Gar nicht mal so kurz habe ich heute darüber nachgedacht, mir einen zweiten Twitter-Account einzurichten. Keinen anonymen, sondern schon klar als meiner erkennbar. Den würde ich aber ausschließlich dafür nutzen, Berichte (aka Pamphlete) von Bahnreisenden (aka Leidensgenossen) zu retweeten. Ich hab das wieder verworfen. Erstens macht mir das nur schlechte Laune und zweitens käme ich dann ja zu nichts anderem mehr. Ich brauche ein anderes Hobby.

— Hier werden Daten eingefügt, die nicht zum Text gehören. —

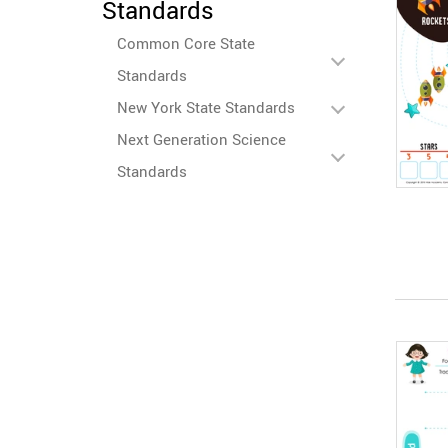
Standards
Common Core State
Standards
New York State Standards
Next Generation Science
Standards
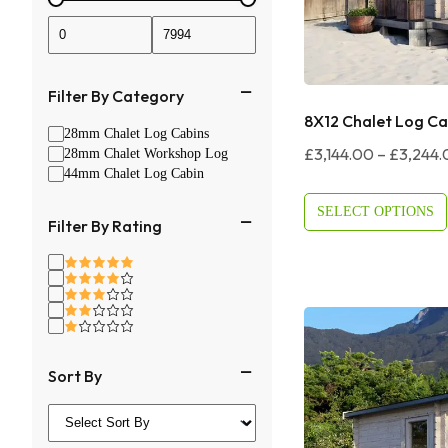
Filter By Category
8X12 Chalet Log Ca
28mm Chalet Log Cabins
£
3,144.00
–
£
3,244.
28mm Chalet Workshop Log
44mm Chalet Log Cabin
SELECT OPTIONS
Filter By Rating
Sort By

Früher hatte ich eines. Jahrelang hatte ich rumprobiert. Tennis. Badminton. Jazz Dance. Keyboardspielen (ich habe sehr kleine Hände, Klavier ging deshalb nicht). Jahrelang lag mein Vater mir in den Ohren, ich solle Mannschaftssport treiben, auch aus charakterlichen Gründen. Jah-re-lang.

Als er es endlich aufgegeben hatte und mich nicht mehr belagerte, fing ich an mit Softball.

Softball ist eine Variante von Baseball. Irrtümlicherweise meinen viele Leute, als Ball würde ein weicher, gelber benutzt. Stimmt nicht. Der Ball ist größer als ein Baseball, aber genau so hart. Glauben Sie mir. Mir wurde mal die Nase mit einem gebrochen und eine Rippe irgendwann auch. Rippe war schlimmer, weil das im Winter passiert ist und Husten mit gebrochener Rippe wirklich unangenehm ist. Dafür waren die Fotos von mir mit Nasenbeinbruch spektakulärer. Irgendwas ist halt immer.

Softball war schön. Zweimal die Woche Training, jedes Wochenende Ligaspiel. Mein damaliger Freund spielte Baseball im selben Verein, also verbrachten wir abwechselnd als Spieler oder Spielerin und als Zuschauer bzw. Zuschauerin beide Tage am Wochenende auf dem Platz. Unser Freundeskreis rekrutierte sich zu weiten Teilen aus dem Verein. Der aber auch wirklich großartig war. Wir waren jung, wir waren partywütig, wir waren sehr lustig. Mein Team, behaupte ich jetzt mal, war auf Turnieren, auf Partys und auch im Alltag immer das extrovertierteste, das lustigste und das netteste. Traumkombi.

Dann machte ich Abi, zog weg und fand die Freiheit, immer das zu tun, was ich will, viel toller als ein Hobby. Also tat ich gar nichts, jedenfalls nichts Sportliches. Dann hatte ich irgendwann einen Beruf, der hatte mit Nachrichten zu tun, die sind unberechenbar, also nix mehr mit Training und Ligaspielen am Wochenende und so. Schade Marmelade. Wirklich schade. Hätte mein Vater mein trotziges Teenie-Ich mal nicht so genervt. Dann hätte ich viel früher angefangen. Im Grunde ist er schuld. Sein Fehler. Gleich mal anrufen und mich beschweren.